The second scene comes where Whitman visits the Runkels’ home. Their daughter Maggie was one of the most recent victims of the resurrectionists. He meets Abby, Maggie’s eight year old sister, who tells him that she prayed to God to send someone to help them recover her sister and she is convinced that Walt is the family’s savior. She continues to talk frankly and in a way that’s “so much like a grown-up.” Just before Walt leaves she gives him a present. “I don’t draw so good, so I wrote you a poem,” she tells him. “You can read it when you get home.” He forgets about it until the paper falls out of his coat pocket after a particularly grueling incident. The poem is a final plea to find Maggie’s body and includes the poignant final lines “I cry to think of her in little pieces/all about the room/Please bring her to me, Mr.

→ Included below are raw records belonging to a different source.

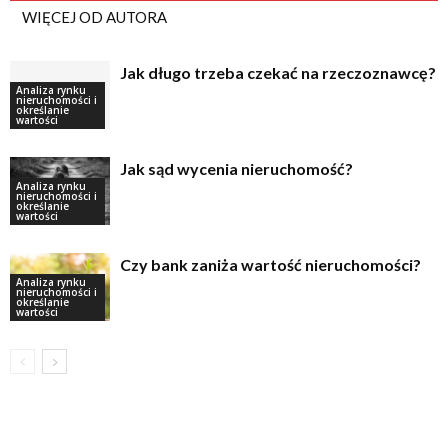
WIĘCEJ OD AUTORA
Jak długo trzeba czekać na rzeczoznawcę?
Analiza rynku
nieruchomości i
określanie
wartości
Jak sąd wycenia nieruchomość?
Analiza rynku
nieruchomości i
określanie
wartości
Czy bank zaniża wartość nieruchomości?
Analiza rynku
nieruchomości i
określanie
wartości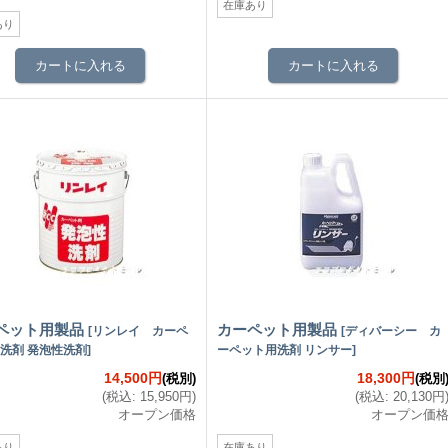
在庫あり
あり
ペット用製品
カーペット用製品
[
リンレイ カーペ
[
ディバーシー カ
洗剤 発泡性洗剤
]
ーペット用洗剤 リンサー
]
14,500円
18,300円
(税別)
(税別
(
税込
:
15,950円
)
(
税込
:
20,130円
オープン価格
オープン価
あり
在庫あり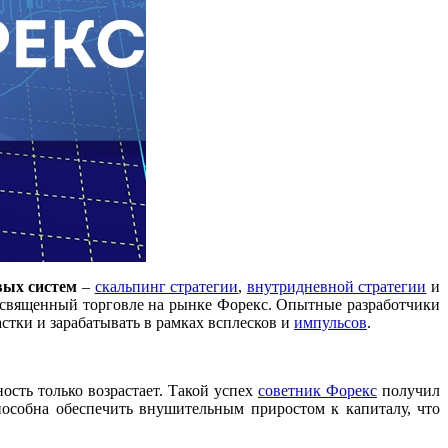
вых систем
–
скальпинг стратегии
,
внутридневной стратегии
и
посвященный торговле на рынке Форекс. Опытные разработчики
тки и зарабатывать в рамках всплесков и
импульсов
.
ость только возрастает. Такой успех
советник Форекс
получил
пособна обеспечить внушительным приростом к капиталу, что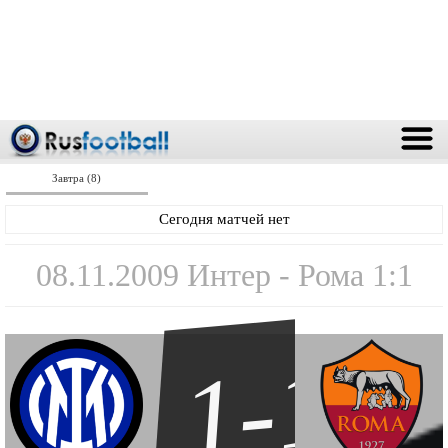
Завтра (8)
Сегодня матчей нет
08.11.2009 Интер - Рома 1:1
1-1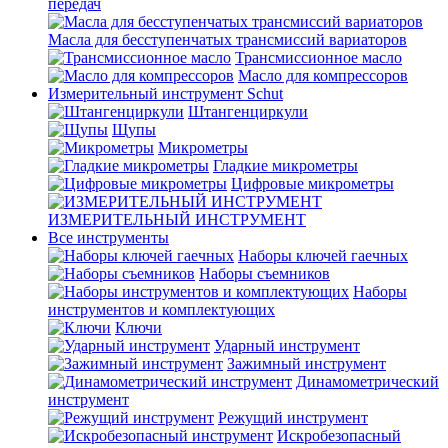
передач
Масла для бесступенчатых трансмиссий вариаторов
Трансмиссионное масло
Масло для компрессоров
Измерительный инструмент Schut
Штангенциркули
Щупы
Микрометры
Гладкие микрометры
Цифровые микрометры
ИЗМЕРИТЕЛЬНЫЙ ИНСТРУМЕНТ
Все инструменты
Наборы ключей гаечных
Наборы съемников
Наборы
инструментов и комплектующих
Ключи
Ударный инструмент
Зажимный инструмент
Динамометрический
инструмент
Режущий инструмент
Искробезопасный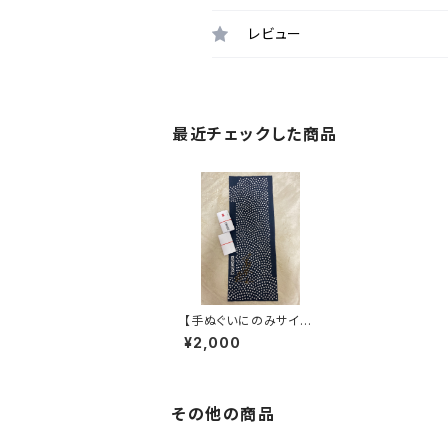
レビュー
最近チェックした商品
【手ぬぐいにのみサイ
ン・送料込】三遊亭わん
¥2,000
丈の手ぬぐい 令和5年
版「勝色」（かついろ）
その他の商品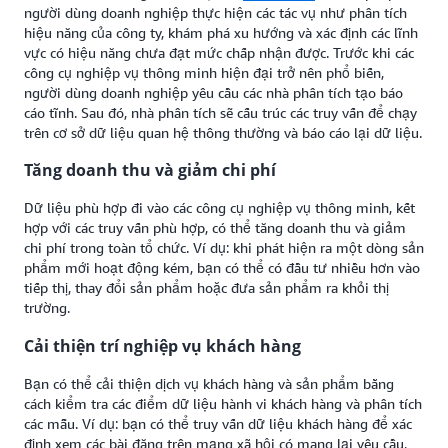
người dùng doanh nghiệp thực hiện các tác vụ như phân tích
hiệu năng của công ty, khám phá xu hướng và xác định các lĩnh
vực có hiệu năng chưa đạt mức chấp nhận được. Trước khi các
công cụ nghiệp vụ thông minh hiện đại trở nên phổ biến,
người dùng doanh nghiệp yêu cầu các nhà phân tích tạo báo
cáo tĩnh. Sau đó, nhà phân tích sẽ cấu trúc các truy vấn để chạy
trên cơ sở dữ liệu quan hệ thông thường và báo cáo lại dữ liệu.
Tăng doanh thu và giảm chi phí
Dữ liệu phù hợp đi vào các công cụ nghiệp vụ thông minh, kết
hợp với các truy vấn phù hợp, có thể tăng doanh thu và giảm
chi phí trong toàn tổ chức. Ví dụ: khi phát hiện ra một dòng sản
phẩm mới hoạt động kém, bạn có thể có đầu tư nhiều hơn vào
tiếp thị, thay đổi sản phẩm hoặc đưa sản phẩm ra khỏi thị
trường.
Cải thiện trí nghiệp vụ khách hàng
Bạn có thể cải thiện dịch vụ khách hàng và sản phẩm bằng
cách kiểm tra các điểm dữ liệu hành vi khách hàng và phân tích
các mẫu. Ví dụ: bạn có thể truy vấn dữ liệu khách hàng để xác
định xem các bài đăng trên mạng xã hội có mang lại yêu cầu,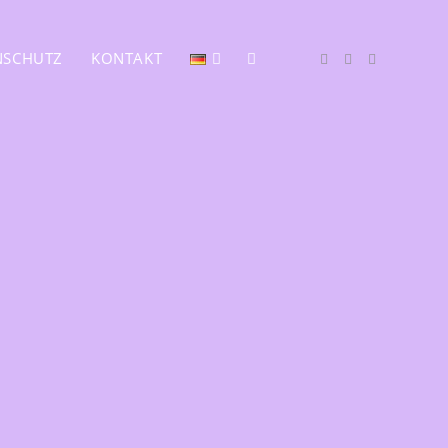
NSCHUTZ
KONTAKT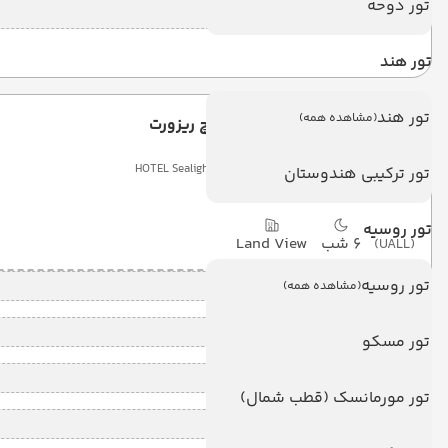
تور دوحه
قیمت کودک بدون تخت (هرنفر)
تور هند
تور هند
(مشاهده همه)
اتیوم سی لایت بیچ ریزورت
HOTEL Sealight Resort Hotel kusadasi
تور ترکیبی هندوستان
تور روسیه
6 شب
Land View
(UALL)
تور روسیه
قیمت 2 تخته (هرنفر)
(مشاهده همه)
قیمت 1 تخته (هرنفر)
تور مسکو
قیمت کودک با تخت (هر نفر)
تور مورمانسک (قطب شمال)
قیمت کودک بدون تخت (هرنفر)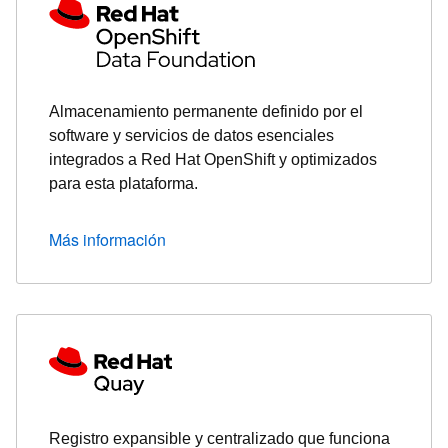
Almacenamiento permanente definido por el
software y servicios de datos esenciales
integrados a Red Hat OpenShift y optimizados
para esta plataforma.
Más información
Registro expansible y centralizado que funciona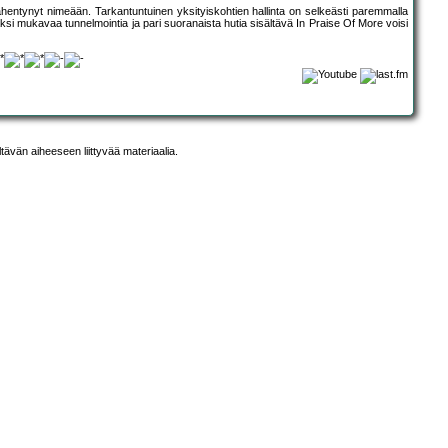
hentynyt nimeään. Tarkantuntuinen yksityiskohtien hallinta on selkeästi paremmalla
ksi mukavaa tunnelmointia ja pari suoranaista hutia sisältävä In Praise Of More voisi
ltävän aiheeseen liittyvää materiaalia.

Whitman,/Bring her to me soon.” He is touched by the words, its frankness, and the honest emotion expressed from a little girl. It’s a reminder of how he once used the literary form to express his heartfelt emotions as well.
There are multiple cameo appearances of historical figures like Horace Greeley, publisher James Gordon Bennett and because the story is about Mary Rogers and grave robbing Edgar Allan Poe shows up as well. Poe had been working on a fictional treatment of the Mary Rogers case which became his tale “The Mystery of Marie Roget”. Like Whitman Poe is interested in the political cover-up of the truth behind that story and how it is linked to the resurrectionists. He and Whitman take part in the climactic scene in which both of them turn fiction into reality by becoming ghouls themselves and disinterring the body of Abraham Stowe to prove an autopsy report was falsified.
|J. Aaron Sanders|
(photo credit: Ryan Krafthefer)
Whether or not Walt Whitman continues in a series of books as an amateur detective of sorts remains to be seen. I may just check out his second adventure if Sanders has another book in him. Depite its minor faults this portrayal of Walt Whitman shows not only a love for the man and his work, but a markedly imaginative blending of historical fact and characterization leading to the genesis of a writer’s philosophy that gave us a long lasting, visceral body of work. That’s an admirable job for a first novel.